#### ENTRIES PROVIDED

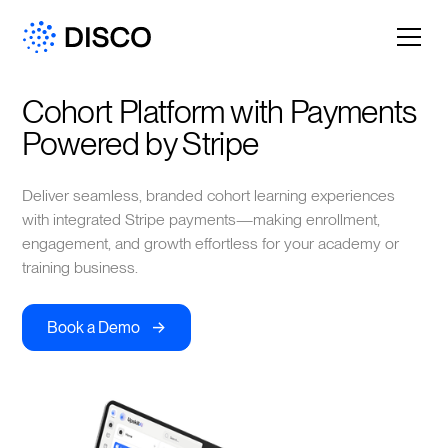
Cohort Platform with Payments 
Powered by Stripe
Deliver seamless, branded cohort learning experiences
with integrated Stripe payments—making enrollment,
engagement, and growth effortless for your academy or
training business.
->
Book a Demo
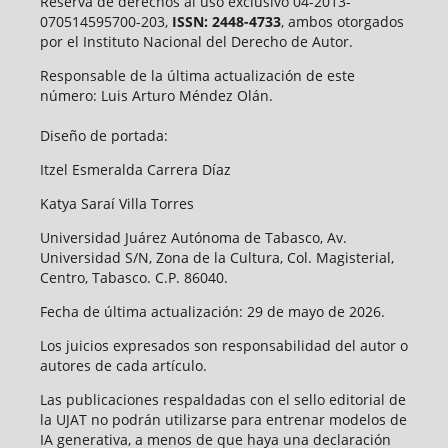
Reserva de derechos al uso exclusivo 04-2013-
070514595700-203,
ISSN: 2448-4733
, ambos otorgados
por el Instituto Nacional del Derecho de Autor.
Responsable de la última actualización de este
número: Luis Arturo Méndez Olán.
Diseño de portada:
Itzel Esmeralda Carrera Díaz
Katya Saraí Villa Torres
Universidad Juárez Autónoma de Tabasco, Av.
Universidad S/N, Zona de la Cultura, Col. Magisterial,
Centro, Tabasco. C.P. 86040.
Fecha de última actualización: 29 de mayo de 2026.
Los juicios expresados son responsabilidad del autor o
autores de cada artículo.
Las publicaciones respaldadas con el sello editorial de
la UJAT no podrán utilizarse para entrenar modelos de
IA generativa, a menos de que haya una declaración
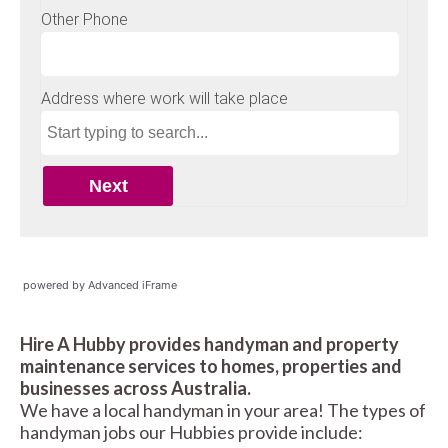
powered by Advanced iFrame
Hire A Hubby provides handyman and property
maintenance services to homes, properties and
businesses across Australia.
We have a local handyman in your area! The types of
handyman jobs our Hubbies provide include:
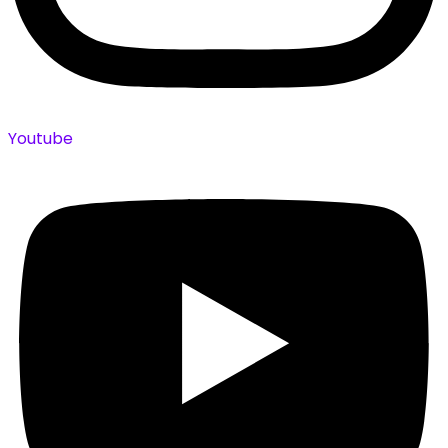
Youtube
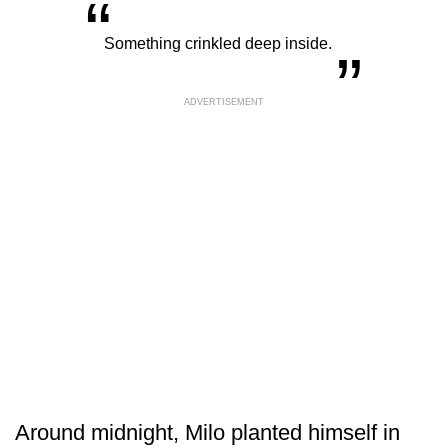
“
„
Something crinkled deep inside.
ADVERTISEMENT
Around midnight, Milo planted himself in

########

- **THE PROBLEM**: Your copy of the data should match it exactly, apart from the images, which are omitted.

- **RESPONSE TO THIS EXERCISE**:
Cohort Platform with Payments 
Powered by Stripe
Deliver seamless, branded cohort learning experiences
with integrated Stripe payments—making enrollment,
engagement, and growth effortless for your academy or
training business.
->
Book a Demo
Reserva de derechos al uso exclusivo 04-2013-
070514595700-203,
ISSN: 2448-4733
, ambos otorgados
por el Instituto Nacional del Derecho de Autor.
Responsable de la última actualización de este
número: Luis Arturo Méndez Olán.
Diseño de portada:
Itzel Esmeralda Carrera Díaz
Katya Saraí Villa Torres
Universidad Juárez Autónoma de Tabasco, Av.
Universidad S/N, Zona de la Cultura, Col. Magisterial,
Centro, Tabasco. C.P. 86040.
Fecha de última actualización: 29 de mayo de 2026.
Los juicios expresados son responsabilidad del autor o
autores de cada artículo.
Las publicaciones respaldadas con el sello editorial de
la UJAT no podrán utilizarse para entrenar modelos de
IA generativa, a menos de que haya una declaración
powered by Advanced iFrame
Hire A Hubby provides handyman and property
maintenance services to homes, properties and
businesses across Australia.
We have a local handyman in your area! The types of
handyman jobs our Hubbies provide include:
Youtube
“
„
Something crinkled deep inside.
ADVERTISEMENT
Around midnight, Milo planted himself in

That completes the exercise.